Assolutamente sì. Io non ho nulla contro le piattaforme, ma il cinema è una forma diversa. Dà spazio all’immagine e al sonoro che hanno un’importanza di significato e non solo illustrativa. Per esempio, nella scena in cui si vede per la prima volta il cantiere, questa invasione è resa soprattutto con il sonoro. Quest’impatto è possibile in sala, non sulle piattaforme, che penso siano un medium diverso. La tv e le piattaforme sono il regno delle storie, della narrazione e dei dialoghi, mentre il cinema è un universo immersivo.

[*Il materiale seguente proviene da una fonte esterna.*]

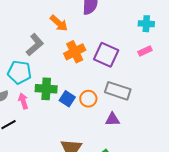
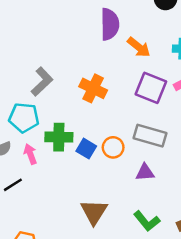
orange arrow: (59, 23) -> (139, 47), moved
orange cross: (75, 52) -> (93, 88), turned -35
purple square: (106, 55) -> (151, 88), moved

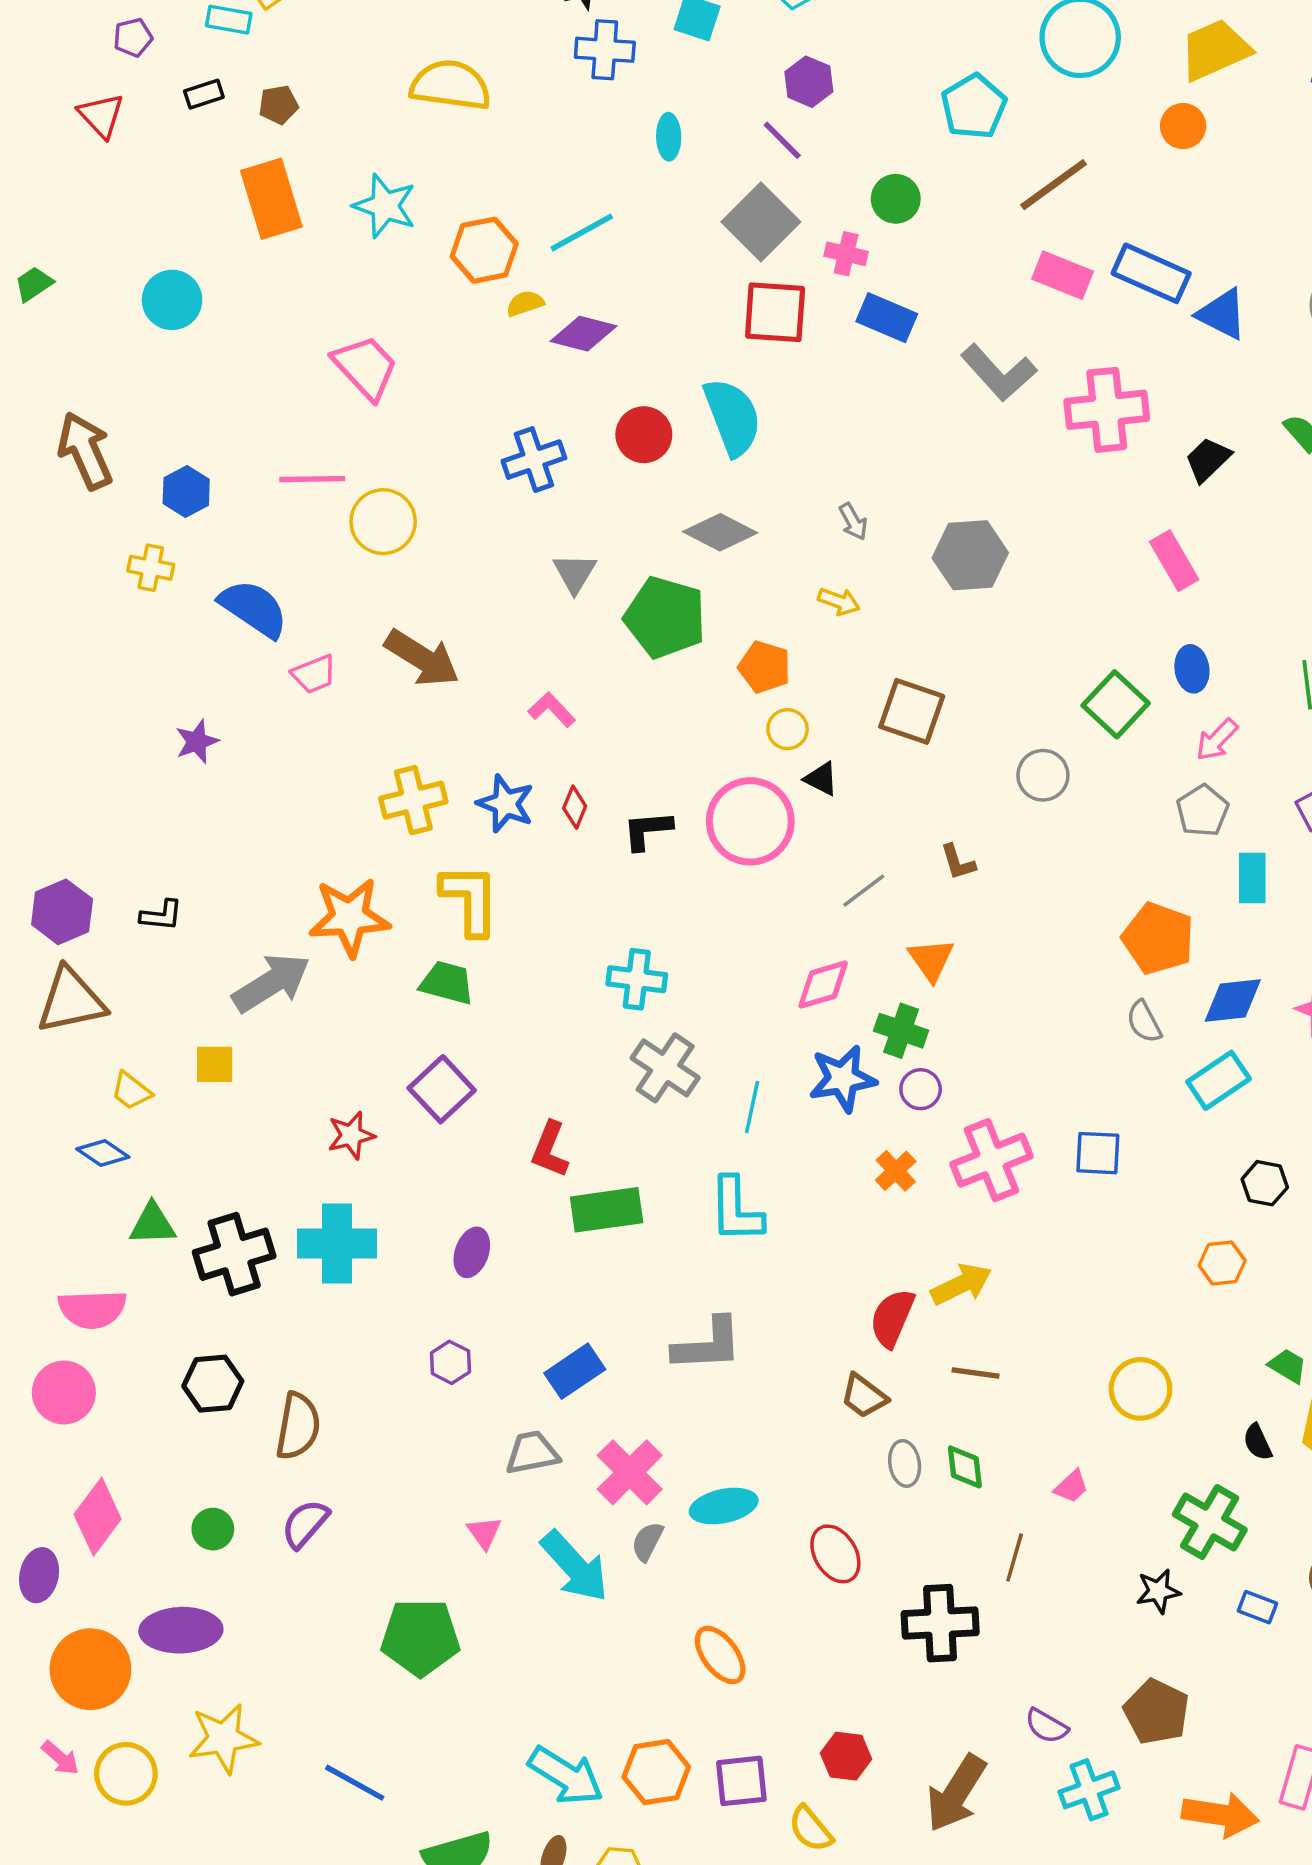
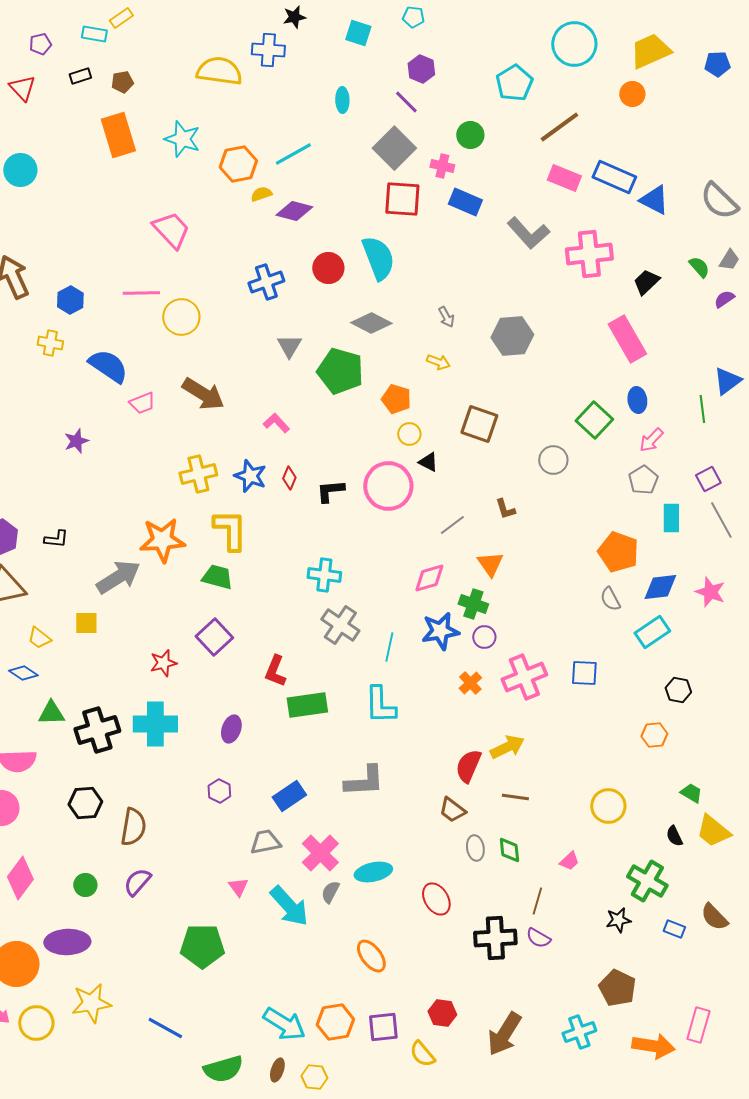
blue cross: (605, 50) -> (268, 50), moved
cyan circle: (172, 300) -> (20, 170), moved
pink rectangle: (1174, 561) -> (627, 339), size x1.4
purple semicircle: (1046, 1726) -> (538, 938), moved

Parlando di Anna si è parlato di significato, di impegno civile. Il cinema, in un momento in cui siamo sommersi di significati e storie, può ancora farsi portatore di significato?
Sicuramente, il cinema deve esprimere una forma di ricerca espressiva e artistica, una dimensione alternativa rispetto ai contenuti delle piattaforme, dal punto di vista artistico o contenutistico. Questo perché le piattaforme richiedono un certo grado di allineamento. D’altronde i prodotti che vengono creati devono essere fruibili in 170 paesi, bisogna uniformare e cercare un gusto medio. Guardando i premi dei grandi festival, c’è ancora grande attenzione dal punto di vista di contenuto, ma questo deve essere filtrato attraverso uno sguardo e un linguaggio cinematografico, altrimenti è televisione. Il cinema può e deve osare proprio perché non vuole puntare a tutti i pubblici, può osare linguaggi e contenuti più specifici.